Then there are books which have clearly involved a lot of googling and maybe not much else. As someone who likes to sit at home, I cannot plausibly deny it. But it’s an art and you need to do it extremely well.  Annie Ernaux and Olga Tokarczuk make it work but we lesser artists easily fail.  This is true of Tiffany Watt Smith’s very short Schadenfreude (2018) which though it has a German loan word for its title comes up in the text with “The Genealogy of Morals written by the German philosopher Friedrich Nietzsche”. (Sound familiar?). 

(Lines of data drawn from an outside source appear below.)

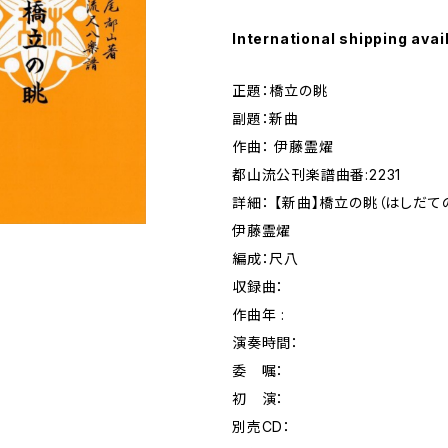
International shipping avai
正題：橋立の眺
副題：新曲
作曲： 伊藤霊燿
都山流公刊楽譜曲番:2231
詳細： 【新曲】橋立の眺（はしだ
伊藤霊燿
編成：尺八
収録曲：
作曲年 :
演奏時間：
委 嘱：
初 演：
別売CD：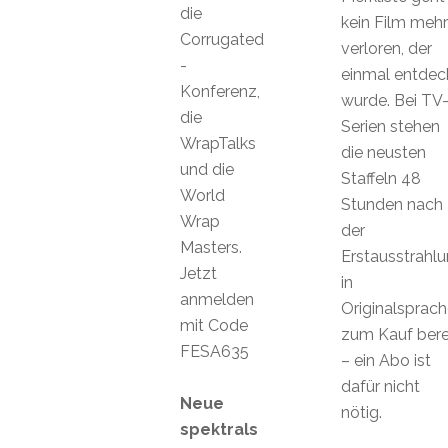
die
kein Film mehr
Corrugated
verloren, der
-
einmal entdec
Konferenz,
wurde. Bei TV
die
Serien stehen
WrapTalks
die neusten
und die
Staffeln 48
World
Stunden nach
Wrap
der
Masters.
Erstausstrahl
Jetzt
in
anmelden
Originalsprach
mit Code
zum Kauf bere
FESA635
– ein Abo ist
dafür nicht
Neue
nötig.
spektrals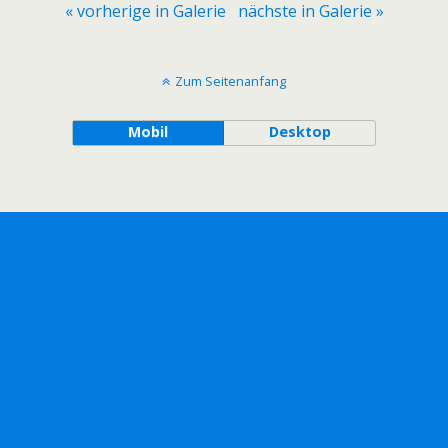
« vorherige in Galerie
nächste in Galerie »
Zum Seitenanfang
Mobil
Desktop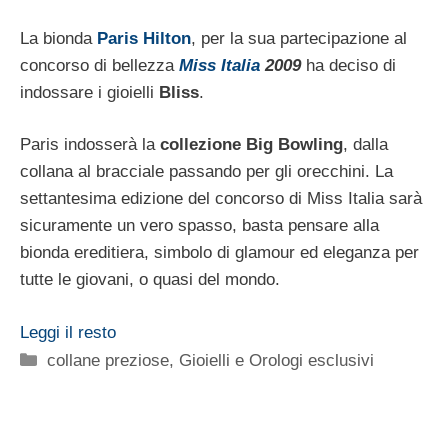
La bionda
Paris Hilton
, per la sua partecipazione al
concorso di bellezza
Miss Italia
2009
ha deciso di
indossare i gioielli
Bliss
.
Paris indosserà la
collezione Big Bowling
, dalla
collana al bracciale passando per gli orecchini. La
settantesima edizione del concorso di Miss Italia sarà
sicuramente un vero spasso, basta pensare alla
bionda ereditiera, simbolo di glamour ed eleganza per
tutte le giovani, o quasi del mondo.
Leggi il resto
Categorie
collane preziose
,
Gioielli e Orologi esclusivi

But now, as a standout example of modern internet-enabled prose we have Peter Ackroyd’s cut and paste The English Soul (2024), a sort of hardback Wikipedia into which Ackroyd’s contribution is concentrated as a string of one-liners; I quote four and if you don’t like them there are others quoted in the full review of the book

On Thomas More, “The burnings [of heretics] continued, shedding fitful light on the English soul.” (page 73)

On the Authorized Version: “It might even act as a mirror of Englishness itself, and by extension the English soul” (140)

On George Herbert: “Little Gidding became, for Herbert, a vision of spirituality in the world. It became a corner of the English soul.” (147)

On William Blake: “Yet in truth his vision has never been lost. It is integral to the English soul.” (240)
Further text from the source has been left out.